McArthur also oversaw Saint John Shipbuilding's construction of the second MV Abegweit between 1980 and 1982 for CN Marine. The ship took over passenger, vehicle and railway ferry services between Cape Tormentine, New Brunswick, and Borden-Carleton, Prince Edward Island, between 1982 and 1997, when the ferry service was replaced with the Confederation Bridge.

In 1985, McArthur and a group of investors formed a corporation, Halifax-Dartmouth Industries Limited (HDIL), to operate the Halifax Shipyard after its previous owner, Halifax Industries Limited, declared bankruptcy. McArthur served as president and CEO of HDIL from 1985 to 1994. In 1992, HDIL successfully bid for the construction for 12 Kingston-class coastal defence vessels for the Navy, at a cost of $650 million and completed between 1994 and 1998.
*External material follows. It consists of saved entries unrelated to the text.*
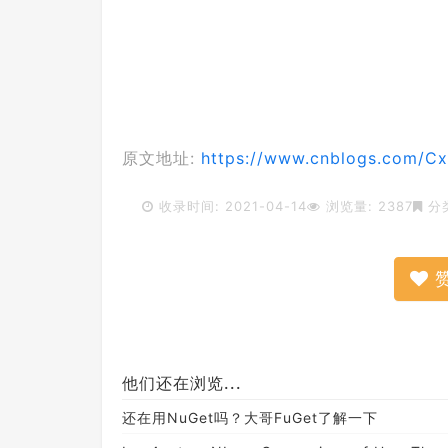
原文地址:
https://www.cnblogs.com/Cx
收录时间: 2021-04-14
浏览量: 2387
分
他们还在浏览...
还在用NuGet吗？大哥FuGet了解一下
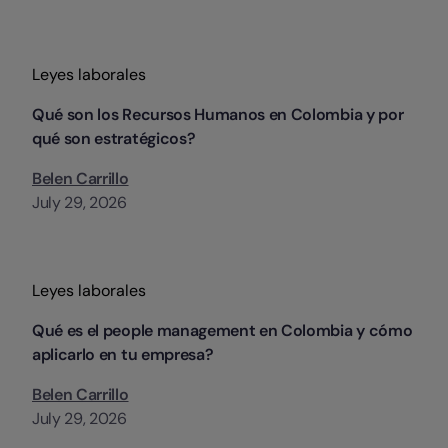
Categorias
Leyes laborales
Qué son los Recursos Humanos en Colombia y por
qué son estratégicos?
Belen Carrillo
July 29, 2026
Categorias
Leyes laborales
Qué es el people management en Colombia y cómo
aplicarlo en tu empresa?
Belen Carrillo
July 29, 2026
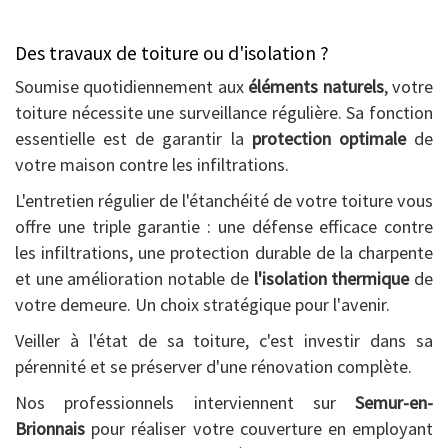
Des travaux de toiture ou d'isolation ?
Soumise quotidiennement aux
éléments naturels
, votre
toiture nécessite une surveillance régulière. Sa fonction
essentielle est de garantir la
protection optimale
de
votre maison contre les infiltrations.
L'entretien régulier de l'étanchéité de votre toiture vous
offre une triple garantie : une défense efficace contre
les infiltrations, une protection durable de la charpente
et une amélioration notable de
l'isolation thermique
de
votre demeure. Un choix stratégique pour l'avenir.
Veiller à l'état de sa toiture, c'est investir dans sa
pérennité et se préserver d'une rénovation complète.
Nos professionnels interviennent sur
Semur-en-
Brionnais
pour réaliser votre couverture en employant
In 1994, the Halifax Shipyard was purchased by Irving Shipbuilding Inc., and McArthur stepped down as its president upon Irving's purchase of HDIL.

==Later life==
After the sale of HDIL, McArthur founded a consultantcy firm, McArthur Consulting Ltd., which he ran until his retirement in 2018. During this time, McArthur also served as the chair of the Shipbuilding Association of Canada.

McArthur died in Halifax on February 26, 2024, at the age of 88.